“The heart and intestine (whose surrounding cellular structures mimic those of the brain) function as organs not only of circulation and digestion, respectively, but also of perception— hence the literalness of the expression ‘heartfelt feelings’ and ‘gut reactions’” (Wallin, 2007)
Neurologists and psychologists dating back to the 1800’s have argued that interoception is the neglected sixth sense by which we construct our reality. “This sixth sense would include balance and proprioception —knowing your position in space— as well as the sense of hunger and thirst and internal signals from muscles…the feeling of your viscera, such as heart, lungs, and intestines—would also be included here and has been called ‘enteroception.’ Taken together, knowing the internal world can be called ‘interoception’” (Segal, 2003).
Awareness and attention of the body is an essential task of self-care and self-love. A father whose child is sick may have to wait for the doctor’s office to open before he can do anything for his child. Instinctually the first response is to recognize and acknowledge. Applying this to the, at times very discrete, messages of our own body can be more challenging.
Unless our body is screaming at us, we often ignore the rate of our heart, our breath, movements of digestion, posture, shortened muscles, emotional sensations in our gut, etc. It is quite amazing how long periods of time can pass, and I be completely disconnected from hunger or tightness in my shoulders. The busier our schedule, the more on our plate, the greater the need to foster interoceptive awareness. “We gain access to the body’s wisdom through interoception, which literally means ‘perceiving within.’ Try pausing for a moment right now and just be aware of the beating of your heart and the in-and-out of your breath….You can pick up brainstem signals at any time by becoming aware of shifts in your breathing and heart rate—and also by paying attention to arousal itself” (Segal, 2010).
This sixth sense is a “potent resource” to strengthen capacity for affect and self-regulation (Wallin, 2007). When we miss important messages from our body, we can end up on autopilot. Whether or not we acknowledge our feelings, we act on them. Therefore if we want to regulate our behavior we must first observe our emotion, which can only be effectively done by attending to the body. “We feel our emotions in our bodies, and these feelings shape our reality. Thus, our lived experience as well as our memories of experience —emotional experience, in particular— are fundamentally rooted in the body”
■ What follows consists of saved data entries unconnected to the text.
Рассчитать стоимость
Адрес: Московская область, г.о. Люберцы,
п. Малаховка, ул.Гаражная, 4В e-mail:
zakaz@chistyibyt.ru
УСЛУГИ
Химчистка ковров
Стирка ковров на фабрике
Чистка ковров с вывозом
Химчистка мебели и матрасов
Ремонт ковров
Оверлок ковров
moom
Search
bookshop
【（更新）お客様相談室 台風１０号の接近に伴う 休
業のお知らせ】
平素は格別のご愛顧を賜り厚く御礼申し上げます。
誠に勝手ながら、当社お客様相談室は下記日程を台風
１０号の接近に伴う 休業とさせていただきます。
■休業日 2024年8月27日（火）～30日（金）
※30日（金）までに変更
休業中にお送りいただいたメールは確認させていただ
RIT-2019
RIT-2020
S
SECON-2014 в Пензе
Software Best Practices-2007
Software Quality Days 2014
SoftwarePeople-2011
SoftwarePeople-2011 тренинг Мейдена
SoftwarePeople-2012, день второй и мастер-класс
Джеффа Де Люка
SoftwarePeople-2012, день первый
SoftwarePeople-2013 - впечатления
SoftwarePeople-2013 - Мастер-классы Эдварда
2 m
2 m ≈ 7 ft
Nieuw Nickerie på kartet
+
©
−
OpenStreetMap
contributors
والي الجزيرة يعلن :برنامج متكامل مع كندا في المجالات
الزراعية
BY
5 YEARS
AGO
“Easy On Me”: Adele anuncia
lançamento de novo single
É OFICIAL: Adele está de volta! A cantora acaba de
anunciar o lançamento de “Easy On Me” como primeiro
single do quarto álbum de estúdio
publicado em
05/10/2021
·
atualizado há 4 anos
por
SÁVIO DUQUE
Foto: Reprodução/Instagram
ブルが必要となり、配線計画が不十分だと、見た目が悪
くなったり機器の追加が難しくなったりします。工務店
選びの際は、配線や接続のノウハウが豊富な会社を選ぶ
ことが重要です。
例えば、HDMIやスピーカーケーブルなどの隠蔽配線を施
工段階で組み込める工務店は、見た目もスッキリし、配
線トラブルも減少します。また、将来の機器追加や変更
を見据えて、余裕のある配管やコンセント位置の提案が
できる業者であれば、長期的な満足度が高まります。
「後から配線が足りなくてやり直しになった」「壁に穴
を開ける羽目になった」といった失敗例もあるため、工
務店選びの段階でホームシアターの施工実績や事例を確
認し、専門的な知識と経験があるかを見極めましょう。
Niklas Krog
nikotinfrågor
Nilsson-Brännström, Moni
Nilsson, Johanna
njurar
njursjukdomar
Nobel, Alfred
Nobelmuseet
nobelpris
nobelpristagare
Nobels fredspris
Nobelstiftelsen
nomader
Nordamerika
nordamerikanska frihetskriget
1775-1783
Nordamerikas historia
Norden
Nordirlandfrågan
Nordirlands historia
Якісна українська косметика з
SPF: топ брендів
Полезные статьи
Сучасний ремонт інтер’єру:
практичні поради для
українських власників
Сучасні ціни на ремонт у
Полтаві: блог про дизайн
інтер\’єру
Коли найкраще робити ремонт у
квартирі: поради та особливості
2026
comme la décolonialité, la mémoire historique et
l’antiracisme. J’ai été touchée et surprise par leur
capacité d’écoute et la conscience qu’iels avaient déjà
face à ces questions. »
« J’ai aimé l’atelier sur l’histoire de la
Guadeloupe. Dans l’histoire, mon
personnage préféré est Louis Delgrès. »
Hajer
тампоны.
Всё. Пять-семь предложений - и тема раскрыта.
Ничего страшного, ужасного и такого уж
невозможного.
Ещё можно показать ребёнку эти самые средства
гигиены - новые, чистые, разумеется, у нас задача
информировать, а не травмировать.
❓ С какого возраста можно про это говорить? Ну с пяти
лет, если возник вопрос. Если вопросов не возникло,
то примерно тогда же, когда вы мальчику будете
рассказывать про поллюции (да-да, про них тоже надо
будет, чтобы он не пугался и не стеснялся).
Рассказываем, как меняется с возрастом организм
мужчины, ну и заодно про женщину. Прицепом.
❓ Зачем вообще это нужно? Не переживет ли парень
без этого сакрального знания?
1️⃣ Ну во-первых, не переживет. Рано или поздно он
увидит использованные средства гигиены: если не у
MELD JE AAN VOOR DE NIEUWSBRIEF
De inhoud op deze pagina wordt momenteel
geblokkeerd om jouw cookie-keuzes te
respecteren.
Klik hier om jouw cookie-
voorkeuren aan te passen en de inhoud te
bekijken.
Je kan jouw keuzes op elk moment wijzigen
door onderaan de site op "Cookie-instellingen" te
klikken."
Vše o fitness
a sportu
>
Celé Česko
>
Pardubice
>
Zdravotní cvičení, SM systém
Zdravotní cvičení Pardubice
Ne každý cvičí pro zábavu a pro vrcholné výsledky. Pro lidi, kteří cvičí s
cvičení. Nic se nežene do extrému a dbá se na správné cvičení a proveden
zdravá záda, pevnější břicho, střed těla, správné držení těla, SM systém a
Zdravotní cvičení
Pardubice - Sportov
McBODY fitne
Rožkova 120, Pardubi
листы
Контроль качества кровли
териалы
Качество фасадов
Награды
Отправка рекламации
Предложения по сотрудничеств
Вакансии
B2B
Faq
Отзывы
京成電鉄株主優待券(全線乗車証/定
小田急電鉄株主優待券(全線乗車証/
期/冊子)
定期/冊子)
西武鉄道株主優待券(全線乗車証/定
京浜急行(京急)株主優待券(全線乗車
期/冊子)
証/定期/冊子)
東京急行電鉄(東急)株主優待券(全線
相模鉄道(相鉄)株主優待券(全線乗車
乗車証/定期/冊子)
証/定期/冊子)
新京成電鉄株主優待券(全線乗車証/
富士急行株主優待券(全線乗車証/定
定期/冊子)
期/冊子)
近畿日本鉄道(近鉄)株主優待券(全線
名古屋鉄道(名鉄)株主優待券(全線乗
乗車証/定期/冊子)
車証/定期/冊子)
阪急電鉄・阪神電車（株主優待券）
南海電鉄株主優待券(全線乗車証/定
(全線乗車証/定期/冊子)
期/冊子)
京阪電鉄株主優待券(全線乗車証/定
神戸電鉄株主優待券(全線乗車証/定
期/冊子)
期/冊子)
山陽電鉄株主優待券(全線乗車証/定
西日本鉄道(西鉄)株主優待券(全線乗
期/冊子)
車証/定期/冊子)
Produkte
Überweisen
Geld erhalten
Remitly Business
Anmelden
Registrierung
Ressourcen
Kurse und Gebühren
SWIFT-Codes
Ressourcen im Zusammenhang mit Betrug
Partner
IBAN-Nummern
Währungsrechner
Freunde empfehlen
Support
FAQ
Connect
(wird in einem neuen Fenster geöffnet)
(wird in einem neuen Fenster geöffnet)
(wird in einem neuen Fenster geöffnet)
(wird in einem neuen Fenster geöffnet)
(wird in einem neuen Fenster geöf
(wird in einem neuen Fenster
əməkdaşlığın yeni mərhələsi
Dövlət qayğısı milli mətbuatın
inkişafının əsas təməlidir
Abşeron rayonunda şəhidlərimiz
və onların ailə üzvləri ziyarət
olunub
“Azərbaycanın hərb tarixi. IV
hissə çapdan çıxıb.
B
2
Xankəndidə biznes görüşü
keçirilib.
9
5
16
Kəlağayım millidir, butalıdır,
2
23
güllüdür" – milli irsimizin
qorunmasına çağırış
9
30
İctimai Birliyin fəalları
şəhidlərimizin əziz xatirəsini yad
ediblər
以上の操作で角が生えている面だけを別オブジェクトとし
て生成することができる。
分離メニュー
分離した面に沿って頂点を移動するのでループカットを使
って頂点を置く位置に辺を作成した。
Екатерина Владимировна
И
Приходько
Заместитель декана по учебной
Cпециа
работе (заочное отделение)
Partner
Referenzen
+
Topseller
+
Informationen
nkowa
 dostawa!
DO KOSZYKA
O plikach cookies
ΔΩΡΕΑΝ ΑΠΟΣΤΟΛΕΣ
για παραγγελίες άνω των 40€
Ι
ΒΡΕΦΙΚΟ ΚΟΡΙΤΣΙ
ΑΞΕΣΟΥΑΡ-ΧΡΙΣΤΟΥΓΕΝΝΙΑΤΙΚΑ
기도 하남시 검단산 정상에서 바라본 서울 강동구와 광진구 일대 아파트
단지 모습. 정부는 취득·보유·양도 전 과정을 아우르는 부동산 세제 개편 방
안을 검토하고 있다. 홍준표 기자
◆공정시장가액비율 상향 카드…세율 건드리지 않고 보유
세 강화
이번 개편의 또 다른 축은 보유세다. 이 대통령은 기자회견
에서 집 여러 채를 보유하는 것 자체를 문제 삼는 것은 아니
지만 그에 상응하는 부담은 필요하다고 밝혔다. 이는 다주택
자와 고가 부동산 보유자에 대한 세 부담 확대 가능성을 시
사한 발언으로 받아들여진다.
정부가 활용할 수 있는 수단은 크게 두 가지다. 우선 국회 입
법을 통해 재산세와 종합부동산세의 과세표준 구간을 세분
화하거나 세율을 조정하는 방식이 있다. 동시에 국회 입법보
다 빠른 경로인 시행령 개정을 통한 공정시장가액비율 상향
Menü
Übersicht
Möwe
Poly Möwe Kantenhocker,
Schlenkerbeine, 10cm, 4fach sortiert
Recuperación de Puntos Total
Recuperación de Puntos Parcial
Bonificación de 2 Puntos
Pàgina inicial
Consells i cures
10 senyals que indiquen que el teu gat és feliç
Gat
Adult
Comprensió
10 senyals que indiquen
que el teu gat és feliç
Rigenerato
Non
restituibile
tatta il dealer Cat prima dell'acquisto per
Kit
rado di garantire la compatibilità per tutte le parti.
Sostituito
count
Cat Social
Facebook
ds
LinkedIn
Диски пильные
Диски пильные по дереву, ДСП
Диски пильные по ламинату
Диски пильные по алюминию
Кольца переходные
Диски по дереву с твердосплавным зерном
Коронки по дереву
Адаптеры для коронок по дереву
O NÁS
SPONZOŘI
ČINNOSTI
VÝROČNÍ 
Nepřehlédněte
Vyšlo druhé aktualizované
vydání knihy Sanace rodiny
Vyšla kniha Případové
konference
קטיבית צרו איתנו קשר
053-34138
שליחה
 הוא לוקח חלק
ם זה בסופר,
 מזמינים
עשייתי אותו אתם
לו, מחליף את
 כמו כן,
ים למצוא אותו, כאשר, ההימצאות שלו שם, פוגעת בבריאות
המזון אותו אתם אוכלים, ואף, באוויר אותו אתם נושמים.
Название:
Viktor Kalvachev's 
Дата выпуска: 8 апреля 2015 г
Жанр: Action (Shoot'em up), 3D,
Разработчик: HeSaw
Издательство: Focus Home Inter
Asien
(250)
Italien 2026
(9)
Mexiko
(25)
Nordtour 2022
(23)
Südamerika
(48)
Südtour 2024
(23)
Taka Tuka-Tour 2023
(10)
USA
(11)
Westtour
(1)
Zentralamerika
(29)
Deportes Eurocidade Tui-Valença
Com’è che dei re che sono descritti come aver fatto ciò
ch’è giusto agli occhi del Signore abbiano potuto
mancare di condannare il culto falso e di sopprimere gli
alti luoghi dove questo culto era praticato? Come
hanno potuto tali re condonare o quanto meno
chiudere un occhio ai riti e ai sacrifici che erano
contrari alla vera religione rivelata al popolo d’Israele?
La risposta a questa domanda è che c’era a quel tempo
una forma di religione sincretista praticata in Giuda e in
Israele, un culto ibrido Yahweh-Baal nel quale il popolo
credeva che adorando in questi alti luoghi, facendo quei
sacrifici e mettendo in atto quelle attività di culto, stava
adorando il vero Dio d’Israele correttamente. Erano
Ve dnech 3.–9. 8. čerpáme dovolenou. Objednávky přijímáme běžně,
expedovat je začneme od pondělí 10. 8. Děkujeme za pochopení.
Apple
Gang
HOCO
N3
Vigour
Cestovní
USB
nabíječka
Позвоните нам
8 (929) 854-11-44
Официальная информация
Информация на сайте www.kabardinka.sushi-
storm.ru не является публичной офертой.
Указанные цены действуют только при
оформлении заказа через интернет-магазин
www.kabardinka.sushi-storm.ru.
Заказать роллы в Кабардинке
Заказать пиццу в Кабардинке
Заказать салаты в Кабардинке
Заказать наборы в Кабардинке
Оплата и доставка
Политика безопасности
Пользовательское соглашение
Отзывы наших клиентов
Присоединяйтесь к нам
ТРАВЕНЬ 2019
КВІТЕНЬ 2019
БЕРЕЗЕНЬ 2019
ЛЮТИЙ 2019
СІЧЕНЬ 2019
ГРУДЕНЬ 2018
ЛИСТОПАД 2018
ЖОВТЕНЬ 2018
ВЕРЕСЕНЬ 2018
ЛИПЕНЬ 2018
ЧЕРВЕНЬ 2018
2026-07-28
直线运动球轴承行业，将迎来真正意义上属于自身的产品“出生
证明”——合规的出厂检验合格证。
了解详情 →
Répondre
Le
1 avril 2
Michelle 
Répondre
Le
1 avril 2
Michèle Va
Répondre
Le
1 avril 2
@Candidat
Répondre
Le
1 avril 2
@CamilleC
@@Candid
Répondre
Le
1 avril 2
Interoception can also be a tool for coping with our emotional experiences and strengthening out connection to others. Wallen explains how interoceptive attention can decrease distress by grounding one “in the present moment, potentially modulating the distress associated with the traumatic past and feared future” (Wallin, 2007). Lastly, attending to our internal sensations builds up the insula of the cerebral cortex, facilitating access to our own emotions and our ability to empathize with others (Wallin, 2007).
Attending to the breath, or the whole body, are great tools which can be used in a therapeutic environment, or on your own, to facilitate personal growth, emotional healing and overall mindbody wellness. As always, we’d love to hear your comments or questions.
*Please note resources cited summarize research findings and are not original research articles.
Daniel J Siegel, M.D. 2010. Mindsight; The New Science of Personal Transformation.
David J. Wallin, 2007. Attachment in Psychotherapy.